Мы скакали по лесной дороге, среди густой чащи деревьев, сквозь которую едва пробивалось солнце. В лесу было свежо и несло смолистым ароматом. Рязанова неслась впереди как бешеная, подгоняя лошадь хлыстом, когда Орлик уменьшал бег. Я едва поспевал за ней; в моих глазах мелькал только развевавшийся длинный вуаль. Мы углублялись все дальше и дальше в чащу, а Рязанова все неслась как сумасшедшая… Наконец я стал отставать. Она обернулась назад, взмахнула хлыстом и скрылась из моих глаз…
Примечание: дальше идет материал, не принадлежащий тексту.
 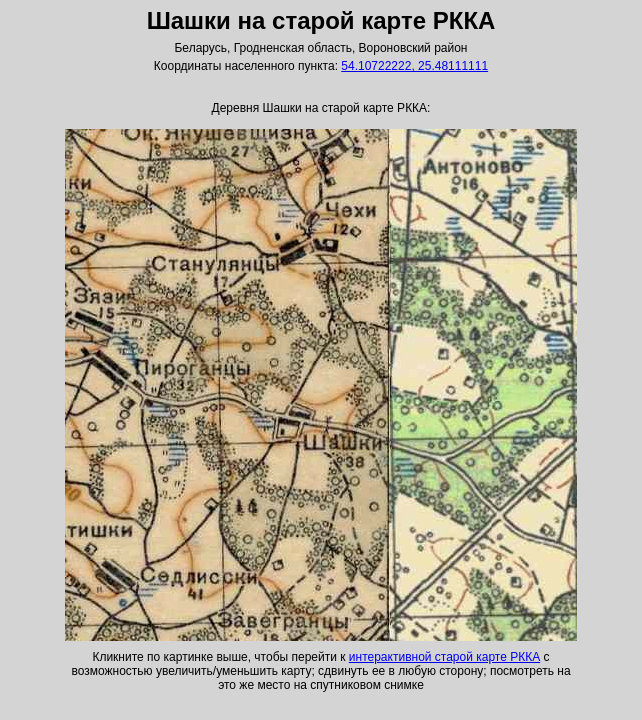 I want to click on интерактивной старой карте РККА, so click(x=444, y=657).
Когда наконец я догнал ее, она ехала шагом, опустив поводья. Орлик был весь в мыле, и она ласково трепала его благородную шею. Елена Александровна раскраснелась и прерывисто дышала… Глаза ее блестели и улыбались; полуоткрытые губы слегка вздрагивали.
— Благодарите меня, — проговорила она, смеясь, когда я подъехал к ней, — что я позволила вам догнать себя, а то бы ехали вы теперь один-одинешенек… Ах, как хорошо здесь… в лесу! — прибавила она, заворачивая лошадь в узкую тропинку, по которой едва можно было проехать двоим.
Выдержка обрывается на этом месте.